Participants: Tal, Hershel, Gili, Nadine, Jon, Bill, Shirley, Liza, Abraham

I arrived a little late, to Tal welcomed the first guests. Hershel returned after a long absence. Bill and Shirley brought a friend Liza, who had not played any modern games.

Set

Tal, Hershel, Gili

Tal entertained them with this until I arrived. I don't know how it went.

In the Shadow of the Emperor

Nadine 23, Hershel 19, Gili 16, Jon 15

First play for all of us. I read the rules for this last shabbat, and read them again as we set up. It looked like it wasn't going to be too complicated a game, but strategies were not obvious from the first. We all started making essentially random moves until about a third of the way into the game.

This is an area-control, negotiation game with some twists.

The game doesn't specify any kind of negotiation in the rules, but at several points in each round players may decide the fortunes of other players, which leads inevitably to negotiation. I'm not exactly thrilled with that mechanic, unless negotiations are enforceable; I don't enjoy backstabbing games (except Diplomacy, which is nothing but). And, with negotiation over fairly important points, much of your success or failure is a result of other people's whims, which means he who whines most generally wins.

In this game, negotiation plays a strong role unless you play carefully to avoid it. So it's kind of a mix. And we played with hidden victory points (they were trackable, like in Puerto Rico, but no one tracked them), so you couldn't always figure out to whom to give the points, assuming that you wanted to give them to the losing player and gang up on the winner. In actuality, we always guessed correctly. Nevertheless, the other players would have preferred to play with victory points open, so that they didn't have to guess.

Anyhoo ...

Other than that, the game was quite good. It reminded me of a more intense interactive version of Tribune.

It's played over five rounds. On each round:

- you collect income (a bit more if you have certain things on the board)
- all of your pieces on the board "age" (some die)
- you get a new piece or you get a VP or another gold
- you take as many actions as you can afford, and you may get some bonus actions if you had control of an area the previous round; there are various different actions, to age or youthen one of your guys, add new guys, move guys, take a victory point, gain bonus voting power, increase your income level, and so on
- you figure out who has control of each area, winning 2 points if you gain control of it (but not if you simply keep control of it)
- all players who have control of any area now vote for the new emperor, between the current emperor and the contender if there is one; the emperor gains a VP or two and some other bonuses on the next round (and the voters each get a point)

You gain points for: one of the actions, gaining control of an area, being in control of one particular area, voting for the emperor, or being the emperor. All of these are 1 to 2 points each, so final scores are low. All of the other mechanics seem like a lot of work to gain these few points, but it never felt like it was dragging or uninteresting.

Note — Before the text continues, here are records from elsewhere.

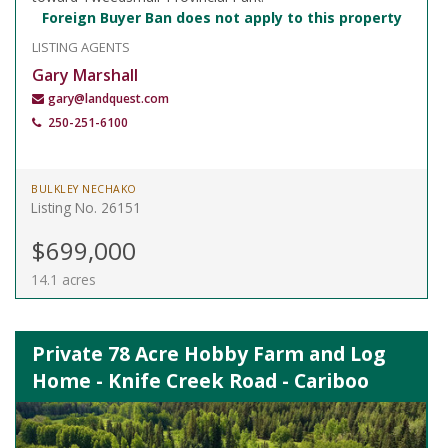
Foreign Buyer Ban does not apply to this property
LISTING AGENTS
Gary Marshall
gary@landquest.com
250-251-6100
BULKLEY NECHAKO
Listing No. 26151
$699,000
14.1 acres
Private 78 Acre Hobby Farm and Log
Home - Knife Creek Road - Cariboo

In our game, I kind of got knocked out from all areas in mid-game, which made coming back very difficult. The only reason I did as well as I did were the few points thrown my way because everyone knew I was losing. None of use knew for sure who was winning, but we all essentially figured out the correct order. Nadine took the most straight victory points directly from the cards, and also had the highest income the earliest; I don't know how she managed that, yet.

R-Eco

Shirley, Bill, Liza

First play for Liza, I don't know what happened. Nadine coached.

Container

Shirley, Bill, Liza, Abraham

I didn't think this was the best first game for a new player, but at least, as Nadine said, the mechanics repeat themselves and are not too difficult. Shirley won.